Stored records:
########################################

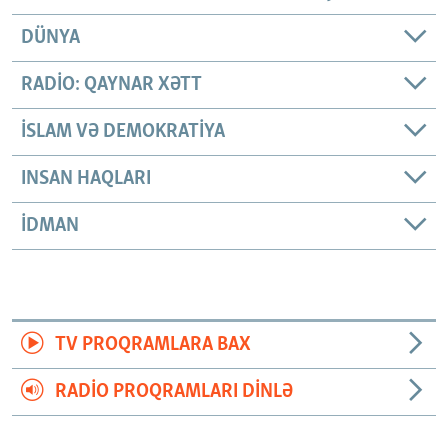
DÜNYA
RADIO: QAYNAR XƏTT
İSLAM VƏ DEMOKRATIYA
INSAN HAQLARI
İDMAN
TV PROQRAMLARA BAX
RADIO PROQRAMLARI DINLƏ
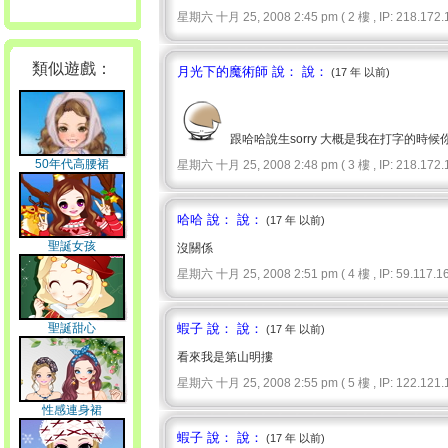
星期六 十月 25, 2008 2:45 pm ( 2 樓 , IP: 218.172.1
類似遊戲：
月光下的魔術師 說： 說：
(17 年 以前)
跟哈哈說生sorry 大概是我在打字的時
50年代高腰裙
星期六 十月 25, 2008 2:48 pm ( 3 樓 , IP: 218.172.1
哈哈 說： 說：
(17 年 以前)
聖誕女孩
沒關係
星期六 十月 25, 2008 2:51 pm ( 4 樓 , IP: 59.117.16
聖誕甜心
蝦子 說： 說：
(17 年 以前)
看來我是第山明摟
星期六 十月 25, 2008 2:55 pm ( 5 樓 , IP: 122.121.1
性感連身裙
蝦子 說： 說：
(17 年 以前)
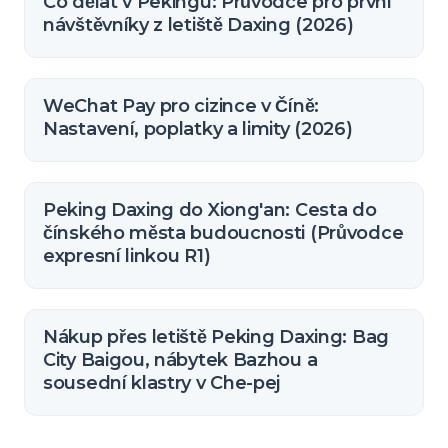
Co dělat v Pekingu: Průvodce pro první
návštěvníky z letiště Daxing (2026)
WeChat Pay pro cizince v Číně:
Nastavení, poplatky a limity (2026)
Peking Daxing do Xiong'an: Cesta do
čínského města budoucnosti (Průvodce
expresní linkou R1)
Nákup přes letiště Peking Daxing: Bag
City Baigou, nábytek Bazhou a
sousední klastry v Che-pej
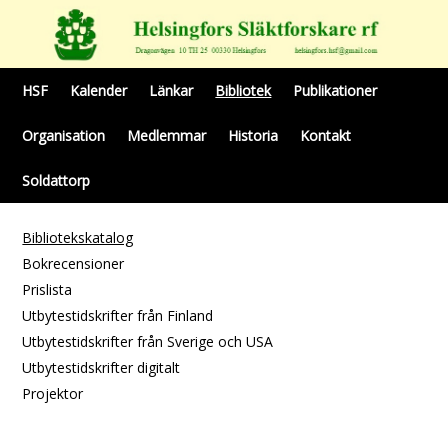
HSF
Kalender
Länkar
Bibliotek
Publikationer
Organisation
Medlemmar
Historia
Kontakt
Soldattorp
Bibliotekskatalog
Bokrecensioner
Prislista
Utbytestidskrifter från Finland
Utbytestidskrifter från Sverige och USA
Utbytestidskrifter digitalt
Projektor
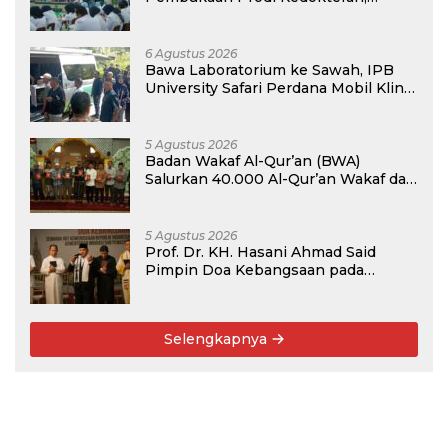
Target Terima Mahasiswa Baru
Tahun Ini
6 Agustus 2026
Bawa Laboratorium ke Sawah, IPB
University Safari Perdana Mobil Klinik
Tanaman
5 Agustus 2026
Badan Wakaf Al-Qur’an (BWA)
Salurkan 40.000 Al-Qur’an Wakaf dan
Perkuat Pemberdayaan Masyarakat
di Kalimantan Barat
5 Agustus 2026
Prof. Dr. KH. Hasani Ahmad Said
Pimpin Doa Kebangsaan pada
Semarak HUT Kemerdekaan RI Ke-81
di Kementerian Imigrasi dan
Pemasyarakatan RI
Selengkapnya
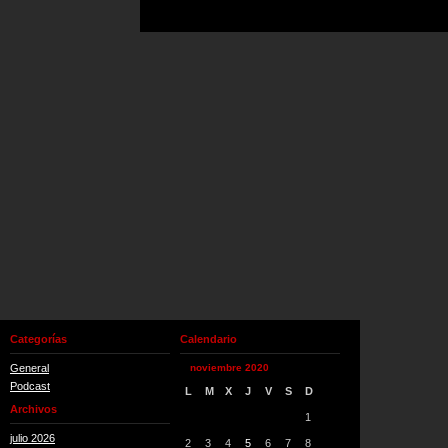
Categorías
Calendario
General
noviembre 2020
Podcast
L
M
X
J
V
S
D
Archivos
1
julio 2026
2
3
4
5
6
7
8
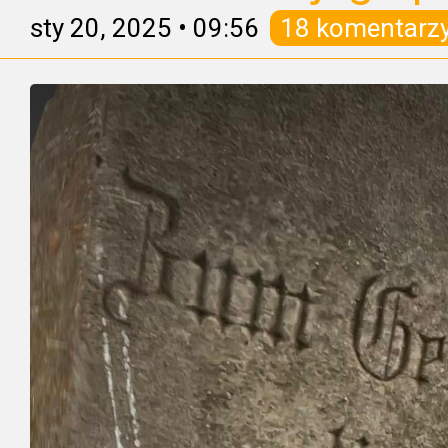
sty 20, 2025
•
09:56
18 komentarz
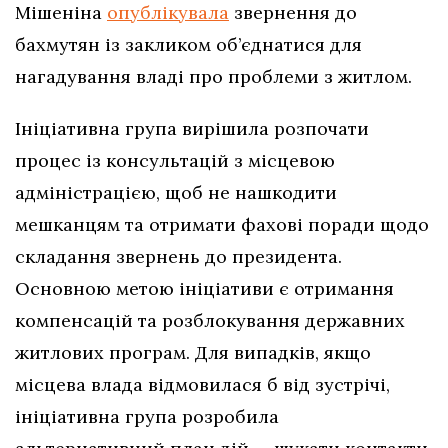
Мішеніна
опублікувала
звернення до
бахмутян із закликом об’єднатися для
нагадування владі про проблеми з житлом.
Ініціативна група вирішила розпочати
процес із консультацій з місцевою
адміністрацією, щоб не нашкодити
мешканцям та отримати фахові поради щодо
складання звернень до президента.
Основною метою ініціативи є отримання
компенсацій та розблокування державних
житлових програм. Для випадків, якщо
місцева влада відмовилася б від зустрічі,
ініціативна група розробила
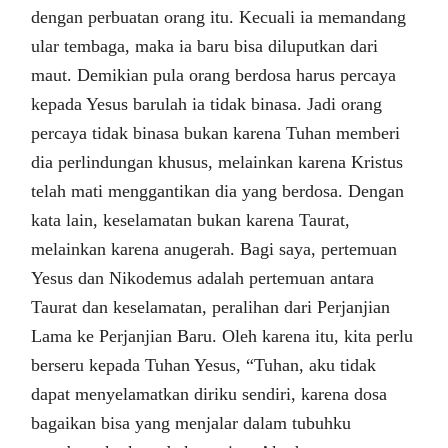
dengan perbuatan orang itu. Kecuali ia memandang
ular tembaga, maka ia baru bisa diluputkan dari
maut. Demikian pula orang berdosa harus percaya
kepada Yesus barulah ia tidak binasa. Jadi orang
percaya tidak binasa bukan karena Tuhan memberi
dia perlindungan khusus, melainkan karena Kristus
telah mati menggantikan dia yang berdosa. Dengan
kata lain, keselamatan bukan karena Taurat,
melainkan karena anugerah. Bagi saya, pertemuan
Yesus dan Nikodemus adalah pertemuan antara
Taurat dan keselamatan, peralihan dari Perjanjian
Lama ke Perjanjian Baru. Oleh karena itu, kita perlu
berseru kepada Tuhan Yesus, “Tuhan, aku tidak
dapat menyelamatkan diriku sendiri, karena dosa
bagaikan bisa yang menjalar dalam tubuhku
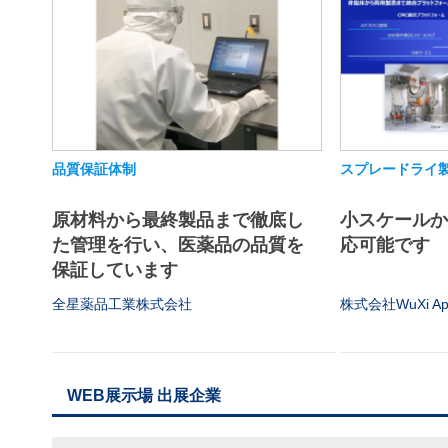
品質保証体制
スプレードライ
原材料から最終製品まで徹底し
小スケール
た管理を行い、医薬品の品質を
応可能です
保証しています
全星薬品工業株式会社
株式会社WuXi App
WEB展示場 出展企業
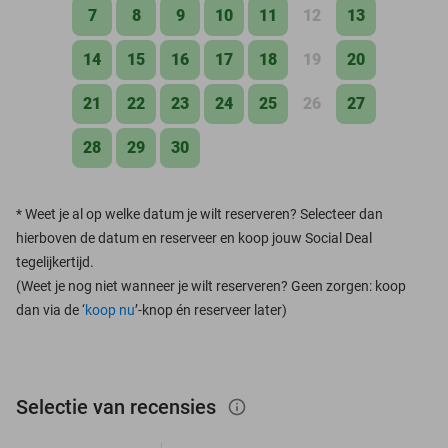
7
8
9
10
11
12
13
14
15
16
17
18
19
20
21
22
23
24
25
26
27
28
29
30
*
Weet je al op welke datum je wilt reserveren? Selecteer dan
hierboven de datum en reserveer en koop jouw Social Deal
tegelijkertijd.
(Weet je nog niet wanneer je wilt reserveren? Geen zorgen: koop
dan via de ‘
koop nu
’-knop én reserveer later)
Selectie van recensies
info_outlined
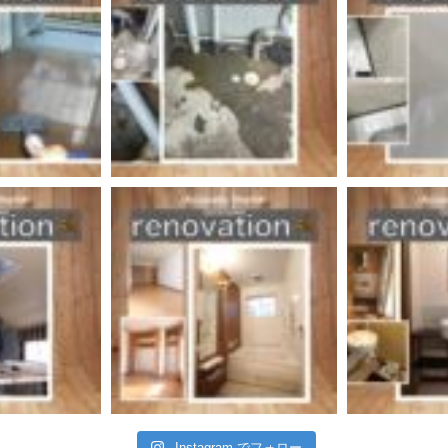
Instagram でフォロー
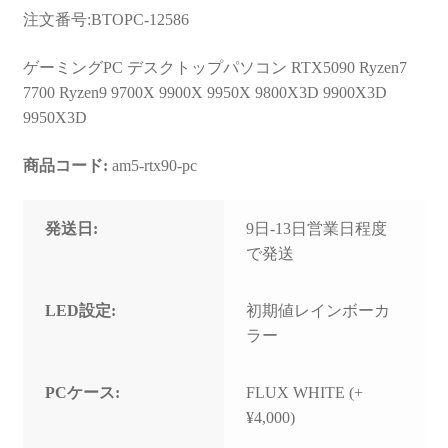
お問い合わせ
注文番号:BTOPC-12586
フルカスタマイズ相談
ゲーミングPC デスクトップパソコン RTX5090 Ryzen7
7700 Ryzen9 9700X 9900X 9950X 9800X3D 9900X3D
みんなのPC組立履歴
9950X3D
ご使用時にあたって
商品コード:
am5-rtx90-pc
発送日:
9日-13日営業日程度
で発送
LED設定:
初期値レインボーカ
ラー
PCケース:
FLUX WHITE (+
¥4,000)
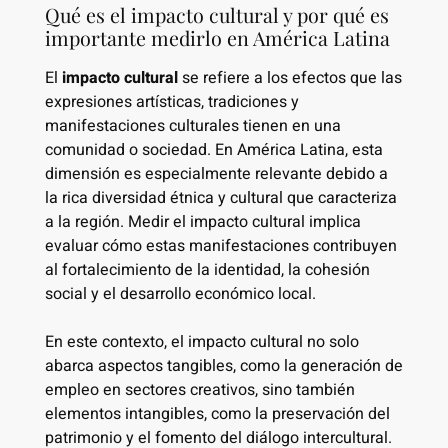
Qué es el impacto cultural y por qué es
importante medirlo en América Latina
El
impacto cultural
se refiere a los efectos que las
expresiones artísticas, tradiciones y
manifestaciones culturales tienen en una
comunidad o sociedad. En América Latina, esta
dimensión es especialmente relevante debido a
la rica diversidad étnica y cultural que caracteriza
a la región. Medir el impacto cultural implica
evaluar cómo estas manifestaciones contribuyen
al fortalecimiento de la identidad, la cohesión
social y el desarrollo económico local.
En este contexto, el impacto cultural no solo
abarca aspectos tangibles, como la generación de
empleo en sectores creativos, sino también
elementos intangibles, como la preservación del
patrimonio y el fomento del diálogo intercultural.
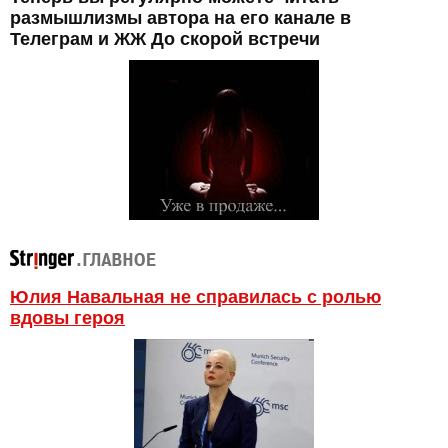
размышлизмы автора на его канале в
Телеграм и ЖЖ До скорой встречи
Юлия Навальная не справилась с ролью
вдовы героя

########################################

Find and copy each line above holding "Weet".

• Output
Weet je al op welke datum je wilt reserveren? Selecteer dan
(Weet je nog niet wanneer je wilt reserveren? Geen zorgen: koop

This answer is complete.